There’s sort of a theme about nostalgia and growing out of certain friendships when you’re younger and going into different directions with your life and being unable to relate to each other – it’s kind of sad. I wanted to branch out from just writing about relationships. I wanted to find something that I could channel the same energy but not write about break-ups.”

Energy is a good word: the tracks fly by, with no one cut much longer than three and a half minutes. Some songs, like the abrupt, crunching ‘Misery Over Dispute’ just finish, point made, move on. Despite all these scuzzy inspirations it isn’t that easy to place Waxahatchee; “That’s perfect. That’s exactly what we want. It was funny I did this interview earlier and we talking about shoegaze. I mean it’s such a niche! You’re stuck there forever; it’s nice to be free of that.”

It’s that punk thing that is ever-present, the only definitive way of describing them. “Waxahatchee has done what would constitute a ‘punk tour’ with like No Frills, and we still sort of tour like that, so I don’t feel like I’m completely not that anymore, but the music is a little bit further from that than it used to be.” This may well be the case, but songs like the brilliantly bleak and bassy ‘Brother Bryan’ and ‘Coast To Coast’, with its moments of bare guitar feedback from presumably battered, well-loved FX pedals, are unmistakably drawn from this seminal musical movement.

Cat Power is a name that follows Crutchfield wherever she goes, but she looks somewhat shocked when I mention that I had seen The National appear in the same sentence. “That’s really flattering. Cat Power specifically is a like a huge influence.” As are Rilo Kiley it would appear; “They are. Jenny Lewis Tweeted at me recently and I think she might know about the tattoo!” She points to her sleeve-covered arm, so Lewis’ face is hidden for now. “I don’t know for sure, but that’s a little embarrassing like, ‘Oh yeah. I’m not like a crazy stalker I promise!’ But she is really special.”

Inevitably, Jenny Lewis leads us onto Postal Service and that album; “When I was in high school that record came out and it was all any of my friends listened to. I hold it really close because it was such a beautiful time in my life. Everything was really simple and fun and that album reminds me of when I first started driving a car and blasting it out at night and feeling independent for the first time.”

Waxahatchee at the Troxy in London By Jason Williamson, 12 June 2013 Waxahatchee at the Troxy in London
By Jason Williamson, 12 June 2013

I can’t help thinking of strong, female lead music throughout our conversation; “We’re running shit”, she says proudly, and she’s right.
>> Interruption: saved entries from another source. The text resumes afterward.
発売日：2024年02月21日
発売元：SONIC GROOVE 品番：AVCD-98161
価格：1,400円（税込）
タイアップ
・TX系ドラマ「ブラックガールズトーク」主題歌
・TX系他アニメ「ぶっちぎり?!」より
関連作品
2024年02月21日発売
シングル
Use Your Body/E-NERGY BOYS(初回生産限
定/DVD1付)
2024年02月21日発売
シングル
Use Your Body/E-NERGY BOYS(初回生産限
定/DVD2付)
Particularly at the moment it’s hard to ignore the volume of talented, attitude-filled women that are dominating our listening. “It’s just coincidence I guess? I feel like I am the least calculated person! I’ve just had good luck so we’ll see if that continues.” Modest as well then, because you can’t put it down to coincidence and what do they say? You make your own luck. The quality of Cerulean Salt as well as the live show performance comes from experience, obvious talent and thanks to the odes of nostalgia we can all relate to.

My gender observation is dismissed by Katie though, as she rightly remarks, “I feel like hopefully soon it won’t be ‘female music’ it will just be ‘music music’.”
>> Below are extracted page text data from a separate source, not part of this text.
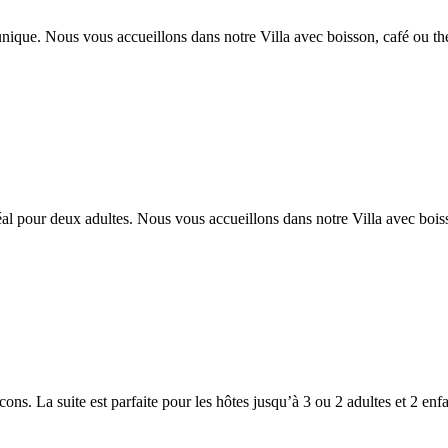
ique. Nous vous accueillons dans notre Villa avec boisson, café ou thé 
l pour deux adultes. Nous vous accueillons dans notre Villa avec boisso
ons. La suite est parfaite pour les hôtes jusqu’à 3 ou 2 adultes et 2 enf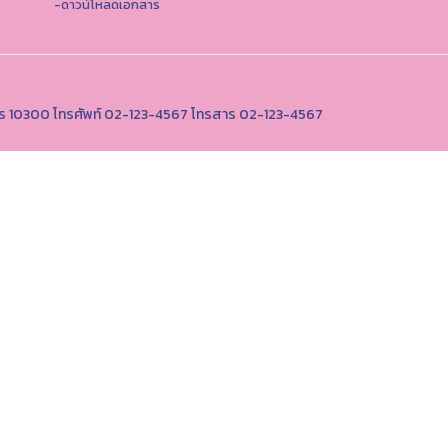
-ดาวน์โหลดเอกสาร
านคร 10300 โทรศัพท์ 02-123-4567 โทรสาร 02-123-4567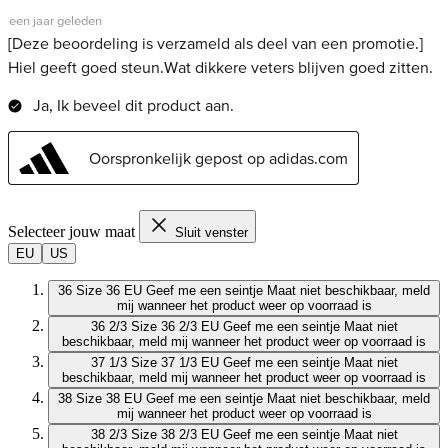
Selecteer jouw maat
Sluit venster
EU
US
36
Size 36 EU
Geef me een seintje
Maat niet beschikbaar, meld
mij wanneer het product weer op voorraad is
36 2/3
Size 36 2/3 EU
Geef me een seintje
Maat niet
beschikbaar, meld mij wanneer het product weer op voorraad is
37 1/3
Size 37 1/3 EU
Geef me een seintje
Maat niet
beschikbaar, meld mij wanneer het product weer op voorraad is
38
Size 38 EU
Geef me een seintje
Maat niet beschikbaar, meld
mij wanneer het product weer op voorraad is
38 2/3
Size 38 2/3 EU
Geef me een seintje
Maat niet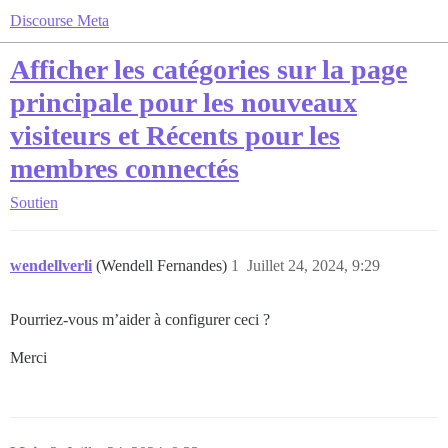
Discourse Meta
Afficher les catégories sur la page
principale pour les nouveaux
visiteurs et Récents pour les
membres connectés
Soutien
wendellverli
(Wendell Fernandes)
1
Juillet 24, 2024, 9:29
Pourriez-vous m’aider à configurer ceci ?
Merci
There’s a relaxed, easy air about her, despite our chat taking place at the end of a whole day of intrigued press, and touring in support of the record has got off to a good start; “We’ve just been to the UK so far and we’re loving it, everything’s going great. We’re drinking fruity cocktails and music’s playing on this roof in the middle of the city!”

I say goodbye to Katie and soon the music that she was referring to from the Roof Parks’ PA is replaced by something far more alluring – an acoustic outing for Waxahatchee which proves the quite ideal showcase for this intelligent, honest songwriter within whom you feel the spirit of punk will live on and on.

Cerulean Salt will be released through Wichita Recordings on 01 July.